─── AVAILABLE RECORDS

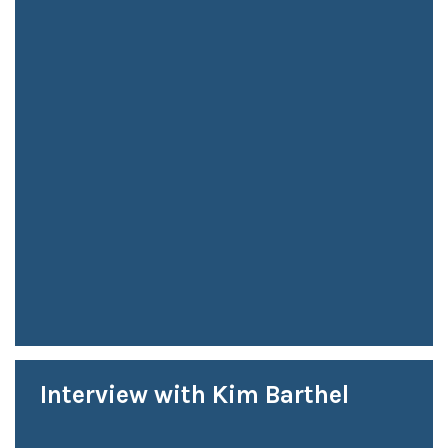
Interview with Kim Barthel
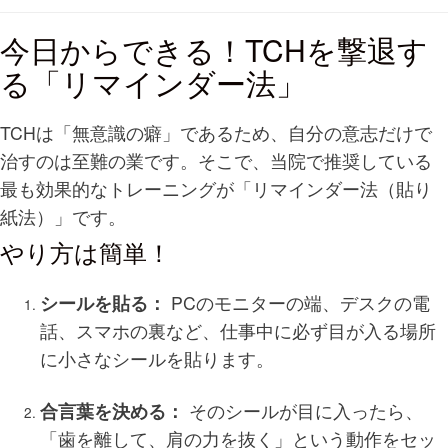
今日からできる！TCHを撃退す
る「リマインダー法」
TCHは「無意識の癖」であるため、自分の意志だけで
治すのは至難の業です。そこで、当院で推奨している
最も効果的なトレーニングが「リマインダー法（貼り
紙法）」です。
やり方は簡単！
シールを貼る：
PCのモニターの端、デスクの電
話、スマホの裏など、仕事中に必ず目が入る場所
に小さなシールを貼ります。
合言葉を決める：
そのシールが目に入ったら、
「歯を離して、肩の力を抜く」という動作をセッ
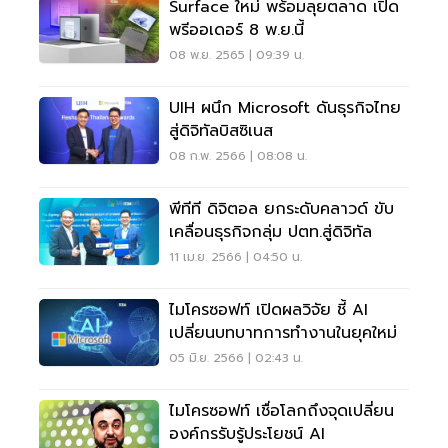
Surface ใหม่ พร้อมลุยตลาด เปิด
พรีออเดอร์ 8 พ.ย.นี้
08 พ.ย. 2565 | 09:39 น.
UIH ผนึก Microsoft ดันธุรกิจไทย
สู่ดิจิทัลบิสซิเนส
08 ก.พ. 2566 | 08:08 น.
พีทีที ดิจิตอล ยกระดับคลาวด์ ขับ
เคลื่อนธุรกิจกลุ่ม ปตท.สู่ดิจิทัล
11 เม.ย. 2566 | 04:50 น.
ไมโครซอฟท์ เปิดผลวิจัย ชี้ AI
เปลี่ยนบทบาทการทำงานในยุคใหม่
05 มิ.ย. 2566 | 02:43 น.
ไมโครซอฟท์ เชื่อโลกถึงจุดเปลี่ยน
องค์กรรับรู้ประโยชน์ AI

──────

* _WHAT IS BEING ASKED_: Only lines holding the word "リマインダー法" are wanted; copy each one from the listing.

* _YOUR SOLUTION_:
る「リマインダー法」
最も効果的なトレーニングが「リマインダー法（貼り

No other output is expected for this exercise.